Int Orthod. 2013 Sep;11(3):290-302. doi: 10.1016/j.ortho.2013.05.004. Epub 2013 Jul 15.
OBJECTIVES: The aim of this study was to determine what effect various combinations of particular bracket bases and composites of different viscosity have on adhesion force.
MATERIALS AND METHODS: Eighty extracted premolars, upper and lower, were randomly assigned to four groups of 20 teeth and the combinations of either flowable or paste composite and brackets with either 80-gauge or 100-gauge foil mesh were applied to their labial surfaces accordingly: group A: flowable composite+80-mesh base; group B: flowable composite+100-mesh base; group C: paste composite+80-gauge base; group D: paste composite+100-gauge base. Each sample was subjected to shear bond stress to failure using a Zwick Roell Z050 testing machine at 50N/min load. The load required to detach each bracket was recorded in N and subsequently converted to MPa. After debonding, each tooth was analysed under optical microscope at 12× magnification and photographed prior to calculation of the Adhesive Remnant Index (ARI).

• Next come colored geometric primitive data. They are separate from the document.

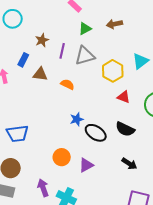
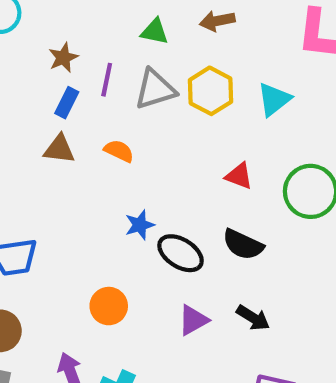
green triangle: (85, 29) -> (155, 32), turned 40
blue rectangle: (23, 60) -> (67, 103), moved
yellow hexagon: (113, 71) -> (210, 91), moved
brown triangle: (40, 74) -> (59, 149), moved
purple triangle: (86, 165) -> (193, 320), moved

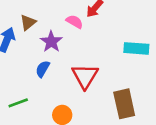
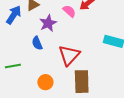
blue semicircle: (43, 69) -> (37, 43), turned -64
brown rectangle: (124, 104) -> (82, 82), moved

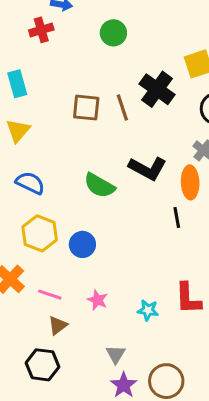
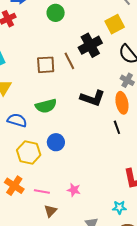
black cross: (157, 89) -> (90, 45), turned 35
green semicircle: (99, 186) -> (46, 106), moved, turned -35
blue circle: (82, 244) -> (56, 142), moved
cyan star: (148, 310) -> (119, 207), moved

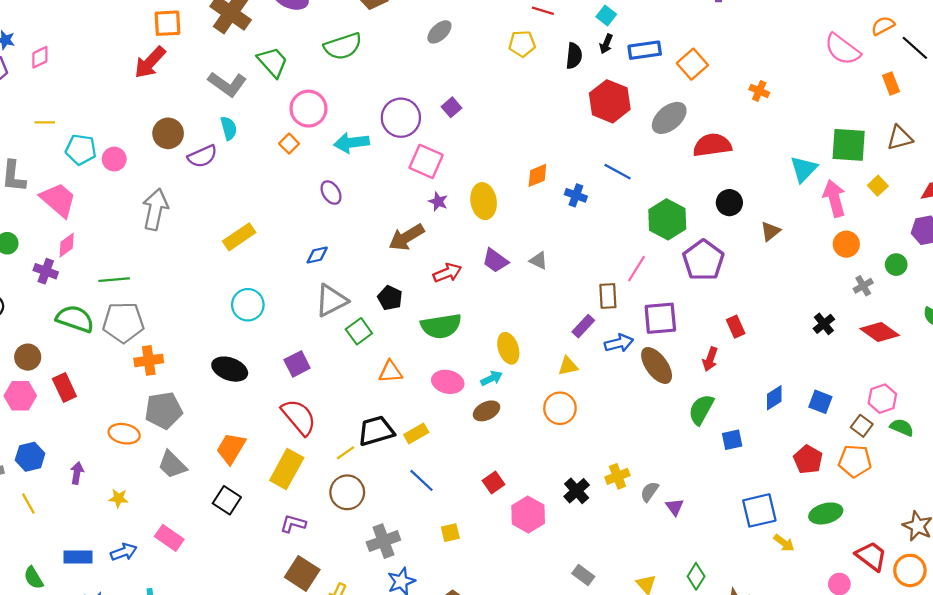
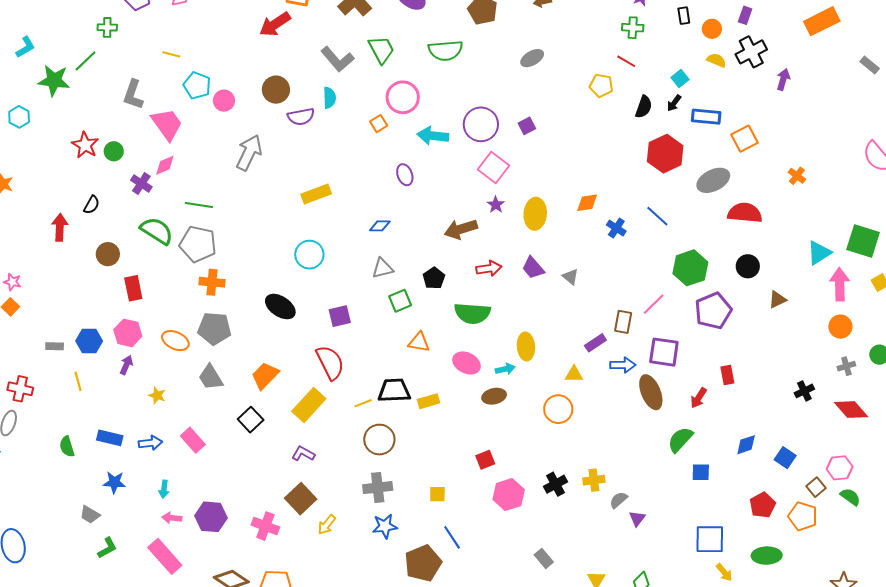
gray triangle: (331, 300) -> (383, 268), size x0.7
pink hexagon: (20, 396) -> (128, 333), moved
blue line: (421, 480) -> (452, 537), moved
brown circle: (347, 492) -> (379, 440), moved

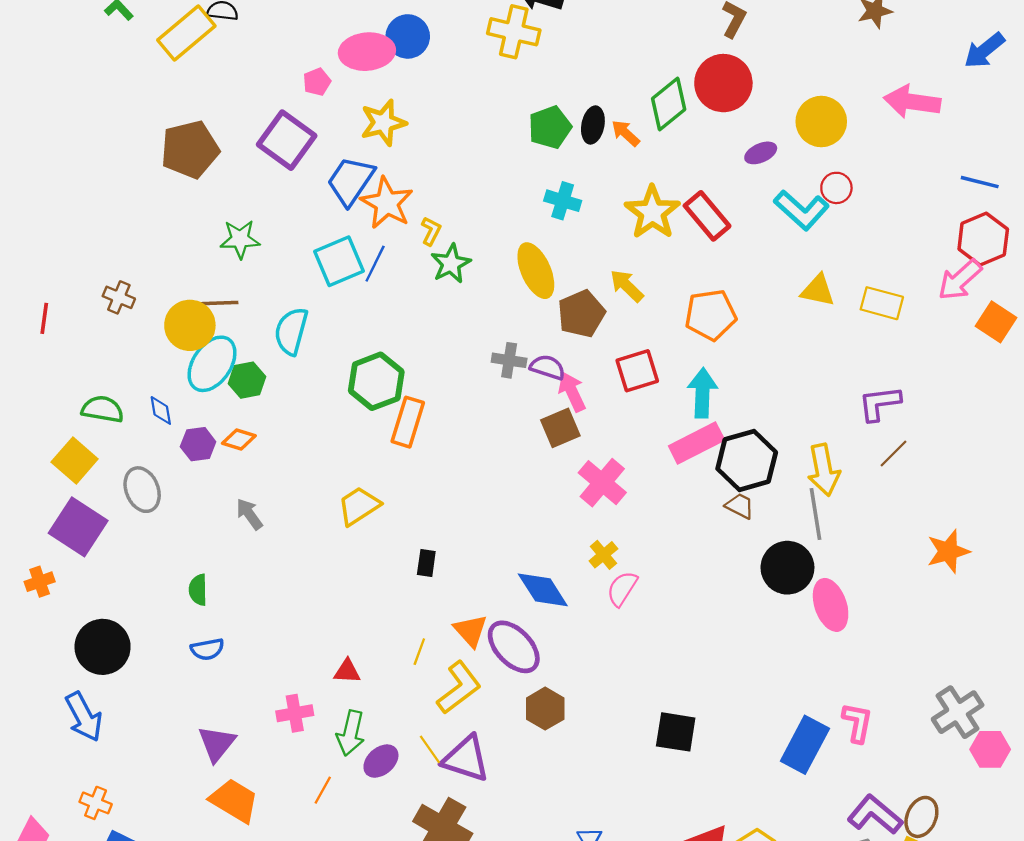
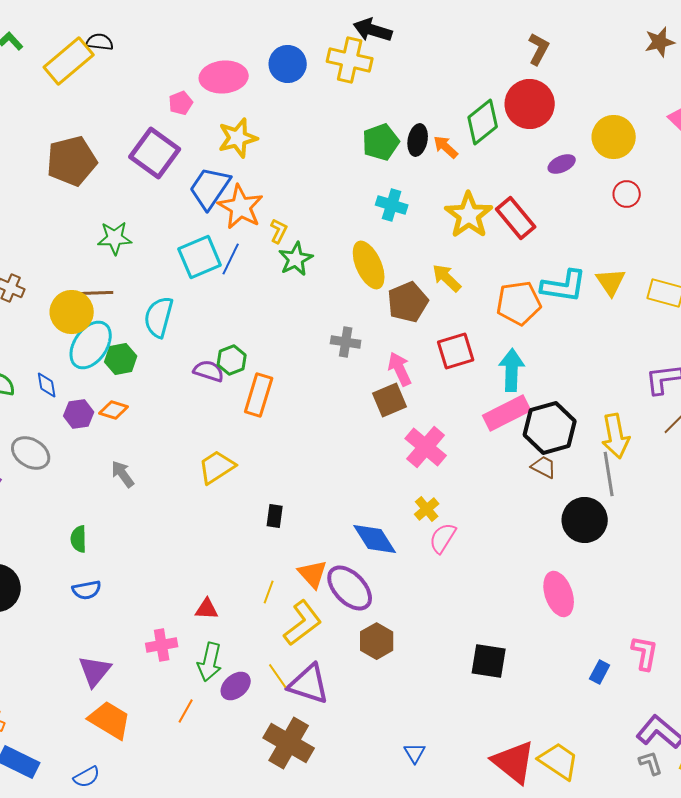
blue circle: (408, 36) -> (288, 64), moved
cyan L-shape: (801, 210) -> (564, 286), moved, turned -33
yellow triangle: (818, 290) -> (611, 282), turned 44
purple semicircle: (548, 367) -> (209, 371), moved
green hexagon: (376, 381) -> (232, 360), size x0.6
gray ellipse: (142, 490) -> (31, 453), turned -36
pink ellipse: (831, 605) -> (559, 594), moved
blue rectangle: (805, 745) -> (600, 672), size x0.5

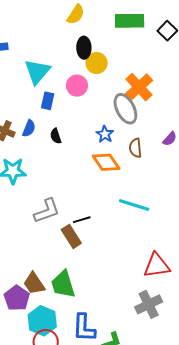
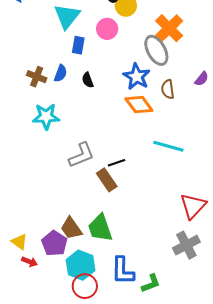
blue star: (105, 134) -> (137, 77), size x1.5
red triangle: (157, 266) -> (193, 206), turned -36

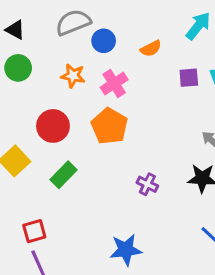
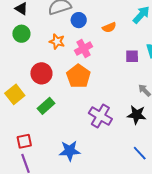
purple square: (189, 78) -> (132, 56), moved
purple cross: (147, 184) -> (100, 116), size x1.6
blue star: (126, 250) -> (70, 151), moved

RESULTS: The paste composite showed greater adhesion strength than the flowable in all cases, but this was further increased when the 80-gauge, rather than the 100-gauge, mesh was used. No statistically significant difference in ARI values was found between the flowable groups (groups A and B), on the other hand, in the paste composite groups, a statistically significant difference was highlighted between the 80-gauge (group D) and 100-gauge (group C) mesh bracket bases.
CONCLUSIONS: Both the density of the composite and the gauge of a mesh bracket base are able to influence bond strength and the bond failure interface.